═════ Provided records ═════
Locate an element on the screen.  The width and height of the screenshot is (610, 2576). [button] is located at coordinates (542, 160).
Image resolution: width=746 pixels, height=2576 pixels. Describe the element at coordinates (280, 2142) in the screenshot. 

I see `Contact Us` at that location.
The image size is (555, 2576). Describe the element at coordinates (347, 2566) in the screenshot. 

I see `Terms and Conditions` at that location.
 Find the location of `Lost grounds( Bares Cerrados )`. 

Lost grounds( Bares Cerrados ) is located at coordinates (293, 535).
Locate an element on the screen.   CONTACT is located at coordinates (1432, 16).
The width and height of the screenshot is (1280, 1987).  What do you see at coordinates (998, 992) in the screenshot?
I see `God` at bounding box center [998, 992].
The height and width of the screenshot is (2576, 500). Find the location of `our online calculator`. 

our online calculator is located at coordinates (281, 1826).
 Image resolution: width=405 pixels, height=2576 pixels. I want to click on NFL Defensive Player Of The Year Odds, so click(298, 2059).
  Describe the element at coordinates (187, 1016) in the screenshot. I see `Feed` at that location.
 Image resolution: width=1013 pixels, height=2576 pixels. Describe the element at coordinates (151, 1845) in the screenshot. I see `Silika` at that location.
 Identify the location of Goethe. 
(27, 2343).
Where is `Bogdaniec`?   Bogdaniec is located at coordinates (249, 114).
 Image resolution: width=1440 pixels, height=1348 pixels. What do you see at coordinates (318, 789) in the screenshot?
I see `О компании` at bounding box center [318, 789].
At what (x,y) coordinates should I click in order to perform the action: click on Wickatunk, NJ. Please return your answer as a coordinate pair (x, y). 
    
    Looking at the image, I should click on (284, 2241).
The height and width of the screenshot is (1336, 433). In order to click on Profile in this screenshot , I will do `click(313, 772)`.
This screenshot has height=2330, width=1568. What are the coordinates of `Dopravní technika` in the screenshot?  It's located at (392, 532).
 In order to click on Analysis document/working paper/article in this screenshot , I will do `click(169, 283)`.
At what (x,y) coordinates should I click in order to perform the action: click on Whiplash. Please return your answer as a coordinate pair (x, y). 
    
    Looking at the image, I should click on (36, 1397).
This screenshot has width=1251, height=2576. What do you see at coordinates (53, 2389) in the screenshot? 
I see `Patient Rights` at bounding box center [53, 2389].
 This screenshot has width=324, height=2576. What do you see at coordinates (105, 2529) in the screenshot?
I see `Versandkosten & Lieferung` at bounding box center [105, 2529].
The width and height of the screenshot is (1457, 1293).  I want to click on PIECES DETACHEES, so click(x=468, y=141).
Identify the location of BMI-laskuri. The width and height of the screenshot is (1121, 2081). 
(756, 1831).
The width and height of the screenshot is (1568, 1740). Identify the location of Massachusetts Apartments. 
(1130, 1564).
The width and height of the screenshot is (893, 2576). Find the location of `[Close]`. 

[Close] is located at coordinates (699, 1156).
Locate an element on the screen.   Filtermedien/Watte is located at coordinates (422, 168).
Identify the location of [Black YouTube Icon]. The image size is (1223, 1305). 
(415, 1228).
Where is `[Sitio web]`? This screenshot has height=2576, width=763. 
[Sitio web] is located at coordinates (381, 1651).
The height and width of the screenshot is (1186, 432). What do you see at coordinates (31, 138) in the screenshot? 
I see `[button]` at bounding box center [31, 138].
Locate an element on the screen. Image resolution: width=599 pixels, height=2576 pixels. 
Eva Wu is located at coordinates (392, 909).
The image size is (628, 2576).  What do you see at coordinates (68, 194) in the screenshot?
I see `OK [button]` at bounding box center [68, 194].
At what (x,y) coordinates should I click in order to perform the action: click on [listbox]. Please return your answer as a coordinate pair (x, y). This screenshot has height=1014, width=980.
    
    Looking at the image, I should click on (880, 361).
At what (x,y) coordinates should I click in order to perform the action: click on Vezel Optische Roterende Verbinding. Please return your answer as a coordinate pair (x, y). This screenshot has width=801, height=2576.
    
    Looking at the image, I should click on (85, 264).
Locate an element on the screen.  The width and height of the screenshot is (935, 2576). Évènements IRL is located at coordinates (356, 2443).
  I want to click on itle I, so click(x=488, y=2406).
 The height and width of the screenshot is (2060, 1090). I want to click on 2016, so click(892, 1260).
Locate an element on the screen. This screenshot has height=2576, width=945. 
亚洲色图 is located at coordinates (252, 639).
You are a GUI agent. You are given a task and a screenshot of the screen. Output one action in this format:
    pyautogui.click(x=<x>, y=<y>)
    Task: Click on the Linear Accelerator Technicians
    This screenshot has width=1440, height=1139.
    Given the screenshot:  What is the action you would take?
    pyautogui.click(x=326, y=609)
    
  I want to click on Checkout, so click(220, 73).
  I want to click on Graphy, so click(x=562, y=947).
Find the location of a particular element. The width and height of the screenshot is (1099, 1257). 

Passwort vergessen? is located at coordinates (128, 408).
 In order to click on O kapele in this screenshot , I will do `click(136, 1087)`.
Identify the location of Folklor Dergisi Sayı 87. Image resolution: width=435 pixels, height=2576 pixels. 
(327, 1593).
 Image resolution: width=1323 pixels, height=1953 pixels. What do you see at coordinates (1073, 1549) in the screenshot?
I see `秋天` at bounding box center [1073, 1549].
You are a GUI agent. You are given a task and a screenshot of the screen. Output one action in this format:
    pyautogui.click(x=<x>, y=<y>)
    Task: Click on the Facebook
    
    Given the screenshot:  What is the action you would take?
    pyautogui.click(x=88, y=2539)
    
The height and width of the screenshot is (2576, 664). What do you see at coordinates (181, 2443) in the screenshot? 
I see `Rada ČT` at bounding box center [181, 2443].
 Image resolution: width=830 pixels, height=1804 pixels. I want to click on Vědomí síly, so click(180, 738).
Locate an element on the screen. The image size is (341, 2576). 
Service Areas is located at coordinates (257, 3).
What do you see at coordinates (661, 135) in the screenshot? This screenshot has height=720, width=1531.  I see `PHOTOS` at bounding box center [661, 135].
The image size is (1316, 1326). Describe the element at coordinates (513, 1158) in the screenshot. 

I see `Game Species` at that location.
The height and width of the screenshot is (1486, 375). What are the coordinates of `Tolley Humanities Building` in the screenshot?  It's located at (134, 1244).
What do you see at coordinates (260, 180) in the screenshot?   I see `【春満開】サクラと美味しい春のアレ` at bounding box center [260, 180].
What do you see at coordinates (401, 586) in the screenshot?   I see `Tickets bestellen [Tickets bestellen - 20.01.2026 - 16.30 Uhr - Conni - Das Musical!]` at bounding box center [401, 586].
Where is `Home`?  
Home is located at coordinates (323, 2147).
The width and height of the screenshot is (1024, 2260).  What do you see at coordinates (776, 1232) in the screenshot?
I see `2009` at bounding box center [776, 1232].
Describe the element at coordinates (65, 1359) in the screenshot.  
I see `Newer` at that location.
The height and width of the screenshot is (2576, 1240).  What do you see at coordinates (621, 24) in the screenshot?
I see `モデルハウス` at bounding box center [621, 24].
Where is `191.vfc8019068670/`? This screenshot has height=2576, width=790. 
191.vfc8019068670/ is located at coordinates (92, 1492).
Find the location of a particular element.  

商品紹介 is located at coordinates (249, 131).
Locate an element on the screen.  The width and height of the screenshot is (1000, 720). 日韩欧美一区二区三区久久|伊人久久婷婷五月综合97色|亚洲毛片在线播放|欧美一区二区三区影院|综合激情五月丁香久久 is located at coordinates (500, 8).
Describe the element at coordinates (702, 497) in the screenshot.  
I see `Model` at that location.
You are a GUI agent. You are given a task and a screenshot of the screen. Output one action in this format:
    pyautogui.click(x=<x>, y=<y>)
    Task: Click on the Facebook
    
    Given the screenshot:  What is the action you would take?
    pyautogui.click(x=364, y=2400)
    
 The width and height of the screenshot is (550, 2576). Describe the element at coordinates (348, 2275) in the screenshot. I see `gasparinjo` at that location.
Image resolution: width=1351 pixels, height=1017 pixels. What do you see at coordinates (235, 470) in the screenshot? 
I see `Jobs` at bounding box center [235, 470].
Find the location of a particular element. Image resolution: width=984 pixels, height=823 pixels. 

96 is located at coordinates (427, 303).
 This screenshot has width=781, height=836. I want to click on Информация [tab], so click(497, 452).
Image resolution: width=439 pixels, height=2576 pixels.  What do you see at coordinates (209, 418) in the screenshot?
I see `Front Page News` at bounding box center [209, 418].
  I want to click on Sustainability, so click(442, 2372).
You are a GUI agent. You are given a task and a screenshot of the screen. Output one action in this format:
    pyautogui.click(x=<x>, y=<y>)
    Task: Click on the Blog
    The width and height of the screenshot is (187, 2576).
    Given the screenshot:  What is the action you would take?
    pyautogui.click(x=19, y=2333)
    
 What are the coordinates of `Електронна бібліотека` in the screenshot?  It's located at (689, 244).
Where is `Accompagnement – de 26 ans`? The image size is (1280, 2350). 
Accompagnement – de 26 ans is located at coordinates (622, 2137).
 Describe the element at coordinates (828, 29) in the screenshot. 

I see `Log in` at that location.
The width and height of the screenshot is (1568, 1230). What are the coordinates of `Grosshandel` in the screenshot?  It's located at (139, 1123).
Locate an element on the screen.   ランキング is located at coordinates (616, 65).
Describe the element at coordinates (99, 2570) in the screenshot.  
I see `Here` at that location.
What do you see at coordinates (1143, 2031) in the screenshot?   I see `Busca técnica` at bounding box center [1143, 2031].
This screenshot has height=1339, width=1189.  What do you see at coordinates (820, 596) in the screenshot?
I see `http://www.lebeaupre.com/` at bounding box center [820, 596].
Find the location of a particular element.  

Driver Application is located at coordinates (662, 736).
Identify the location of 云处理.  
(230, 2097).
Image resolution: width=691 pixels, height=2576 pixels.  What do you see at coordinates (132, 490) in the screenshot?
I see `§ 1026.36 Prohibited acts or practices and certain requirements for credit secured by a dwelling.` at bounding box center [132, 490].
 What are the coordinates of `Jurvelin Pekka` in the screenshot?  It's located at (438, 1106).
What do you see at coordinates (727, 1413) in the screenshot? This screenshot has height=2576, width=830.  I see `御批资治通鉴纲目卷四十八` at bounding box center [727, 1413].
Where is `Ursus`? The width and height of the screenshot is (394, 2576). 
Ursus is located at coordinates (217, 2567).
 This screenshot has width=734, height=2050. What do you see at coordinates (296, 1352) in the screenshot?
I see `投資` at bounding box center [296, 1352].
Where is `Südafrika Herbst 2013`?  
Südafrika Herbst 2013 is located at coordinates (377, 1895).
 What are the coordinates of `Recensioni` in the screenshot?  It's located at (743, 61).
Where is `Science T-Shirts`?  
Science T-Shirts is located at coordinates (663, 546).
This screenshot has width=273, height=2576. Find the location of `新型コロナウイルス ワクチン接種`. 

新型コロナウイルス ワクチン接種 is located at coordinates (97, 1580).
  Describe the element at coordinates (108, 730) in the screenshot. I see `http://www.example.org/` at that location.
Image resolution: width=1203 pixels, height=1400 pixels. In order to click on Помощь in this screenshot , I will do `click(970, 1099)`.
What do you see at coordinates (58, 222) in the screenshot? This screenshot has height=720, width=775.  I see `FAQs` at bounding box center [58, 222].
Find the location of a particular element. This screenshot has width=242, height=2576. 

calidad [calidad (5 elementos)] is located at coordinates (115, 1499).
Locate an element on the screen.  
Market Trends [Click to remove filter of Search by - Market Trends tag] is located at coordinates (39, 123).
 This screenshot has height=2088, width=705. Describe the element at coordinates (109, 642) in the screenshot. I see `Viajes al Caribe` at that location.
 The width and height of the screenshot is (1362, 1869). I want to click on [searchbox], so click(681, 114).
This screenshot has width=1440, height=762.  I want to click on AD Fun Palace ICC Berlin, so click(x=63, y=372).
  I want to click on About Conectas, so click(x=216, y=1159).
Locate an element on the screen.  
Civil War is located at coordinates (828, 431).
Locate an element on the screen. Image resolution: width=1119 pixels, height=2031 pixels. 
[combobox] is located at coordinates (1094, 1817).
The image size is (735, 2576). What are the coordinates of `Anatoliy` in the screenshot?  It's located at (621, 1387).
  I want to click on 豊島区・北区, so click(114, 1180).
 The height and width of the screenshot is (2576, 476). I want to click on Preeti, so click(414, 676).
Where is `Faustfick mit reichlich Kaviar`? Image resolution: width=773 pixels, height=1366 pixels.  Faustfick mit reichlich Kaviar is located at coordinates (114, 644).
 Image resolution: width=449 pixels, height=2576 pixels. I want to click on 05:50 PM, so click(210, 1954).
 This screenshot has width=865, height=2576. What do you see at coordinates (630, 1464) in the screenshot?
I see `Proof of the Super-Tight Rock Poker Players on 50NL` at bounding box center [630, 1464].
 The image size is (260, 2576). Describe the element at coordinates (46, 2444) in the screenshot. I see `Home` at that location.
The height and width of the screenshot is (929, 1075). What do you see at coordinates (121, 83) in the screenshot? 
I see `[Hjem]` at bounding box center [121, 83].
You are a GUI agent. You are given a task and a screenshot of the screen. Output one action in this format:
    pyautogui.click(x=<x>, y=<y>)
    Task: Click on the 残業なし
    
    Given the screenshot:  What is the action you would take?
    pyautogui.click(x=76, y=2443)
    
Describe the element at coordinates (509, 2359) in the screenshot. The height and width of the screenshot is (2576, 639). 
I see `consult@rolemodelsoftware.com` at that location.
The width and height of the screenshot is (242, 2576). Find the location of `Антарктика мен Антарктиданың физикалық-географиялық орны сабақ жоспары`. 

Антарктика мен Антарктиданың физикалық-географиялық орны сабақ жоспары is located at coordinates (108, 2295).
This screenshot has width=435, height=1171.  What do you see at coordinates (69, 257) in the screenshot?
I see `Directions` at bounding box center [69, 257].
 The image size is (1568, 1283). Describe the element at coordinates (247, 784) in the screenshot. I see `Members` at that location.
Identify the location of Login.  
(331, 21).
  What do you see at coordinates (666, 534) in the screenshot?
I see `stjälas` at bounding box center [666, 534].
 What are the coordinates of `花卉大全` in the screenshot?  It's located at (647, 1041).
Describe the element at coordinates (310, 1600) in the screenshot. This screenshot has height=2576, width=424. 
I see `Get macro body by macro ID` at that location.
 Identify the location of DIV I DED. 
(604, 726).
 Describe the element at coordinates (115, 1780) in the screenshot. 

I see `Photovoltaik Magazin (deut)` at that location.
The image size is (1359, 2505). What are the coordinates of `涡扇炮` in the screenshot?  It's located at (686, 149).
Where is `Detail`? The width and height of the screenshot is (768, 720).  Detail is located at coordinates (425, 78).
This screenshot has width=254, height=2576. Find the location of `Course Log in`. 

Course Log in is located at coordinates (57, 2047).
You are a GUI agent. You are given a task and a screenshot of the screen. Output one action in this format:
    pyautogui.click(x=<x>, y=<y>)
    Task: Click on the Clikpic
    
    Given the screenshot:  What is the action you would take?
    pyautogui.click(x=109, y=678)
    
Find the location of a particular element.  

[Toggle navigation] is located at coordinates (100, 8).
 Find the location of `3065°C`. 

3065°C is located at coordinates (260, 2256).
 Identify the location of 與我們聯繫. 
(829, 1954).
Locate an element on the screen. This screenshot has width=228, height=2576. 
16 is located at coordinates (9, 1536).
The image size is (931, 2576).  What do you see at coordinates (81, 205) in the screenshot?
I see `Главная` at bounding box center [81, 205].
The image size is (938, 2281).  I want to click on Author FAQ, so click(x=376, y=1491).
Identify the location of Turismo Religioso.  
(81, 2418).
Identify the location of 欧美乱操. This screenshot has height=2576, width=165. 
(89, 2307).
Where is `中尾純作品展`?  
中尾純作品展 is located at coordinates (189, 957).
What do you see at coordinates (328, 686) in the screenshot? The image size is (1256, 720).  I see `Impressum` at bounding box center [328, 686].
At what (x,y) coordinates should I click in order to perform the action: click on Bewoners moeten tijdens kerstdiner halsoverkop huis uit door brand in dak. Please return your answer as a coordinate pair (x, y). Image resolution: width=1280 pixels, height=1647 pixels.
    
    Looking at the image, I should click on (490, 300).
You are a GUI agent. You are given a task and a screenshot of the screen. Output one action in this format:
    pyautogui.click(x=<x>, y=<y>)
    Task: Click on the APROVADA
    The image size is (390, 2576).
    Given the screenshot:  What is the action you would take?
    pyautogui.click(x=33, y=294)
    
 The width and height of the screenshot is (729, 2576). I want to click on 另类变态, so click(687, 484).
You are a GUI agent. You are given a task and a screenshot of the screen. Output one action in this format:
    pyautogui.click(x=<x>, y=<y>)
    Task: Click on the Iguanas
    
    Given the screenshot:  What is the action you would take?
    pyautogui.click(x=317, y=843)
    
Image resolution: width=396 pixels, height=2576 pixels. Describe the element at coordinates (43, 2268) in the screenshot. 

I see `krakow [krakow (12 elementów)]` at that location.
═════
=== Exercise brief ===
Which lines above run from the one containing "The image size is (1316, 1326)." to the one containing "What do you see at coordinates (260, 180)"? Give them again exactly, both ends included.

=== Final answer ===
The image size is (1316, 1326). Describe the element at coordinates (513, 1158) in the screenshot. 

I see `Game Species` at that location.
The height and width of the screenshot is (1486, 375). What are the coordinates of `Tolley Humanities Building` in the screenshot?  It's located at (134, 1244).
What do you see at coordinates (260, 180) in the screenshot?   I see `【春満開】サクラと美味しい春のアレ` at bounding box center [260, 180].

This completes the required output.